The Federal Motor Carrier Safety Administration (FMCSA) has missed for a second time its revision to the Hours of Service (HOS) regulation, as reported by Trucker.com. After prolonged litigation forced the FMCSA to revisit its rulemaking process, in December of 2010 they issued the proposed revision.
The final rules were originally set to be issued on July 26, 2011 and were then postponed to October 28, 2011. The agency announced it would miss that deadline, and according to Trucker.com, one day later said had completed the proposed regulations and had sent them to the Office of Management and Budget (OMB).
While no timeline was mentioned, it could take two to three months for OMB to complete their review.
New HOS Rules
The FMCSA summarized the proposed changes to the Bush Administration regulation:
“This new HOS proposal would retain the “34-hour restart” provision allowing drivers to restart the clock on their weekly 60 or 70 hours by taking at least 34 consecutive hours off-duty. However, the restart period would have to include two consecutive off-duty periods from midnight to 6:00 a.m. Drivers would be allowed to use this restart only once during a seven-day period.”
The Bush-era rule has proven controversial, leading to a lawsuit.
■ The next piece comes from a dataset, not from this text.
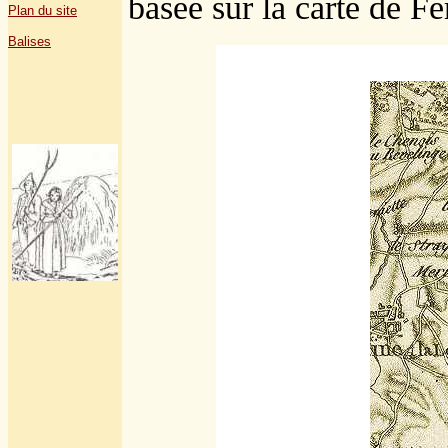
basée sur la carte de Fer
Plan du site
Balises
Public Citizen and other public interest groups sued to prevent the increase in maximum driving time permitted for a driver from 10 to 11 consecutive hours per shift and that the 34-hour “reset” period was not adequate to provide drivers with restorative rest, increasing the potential for truck accidents caused by fatigued drivers.
The U.S. Court Of Appeals For The District Of Columbia Circuit held “that the final rule is arbitrary and capricious because the agency neglected to consider a statutorily mandated factor – the impact of the rule on the health of drivers.”
“Final” May Not Mean Final
OMB’s review could result in the proposed changes being issued as final rules, or they could be sent back to the FMCSA for revisions. Even if they become “final,” Public Citizen or the trucking industry could cry “foul” and restart the litigation that is currently being held in abeyance.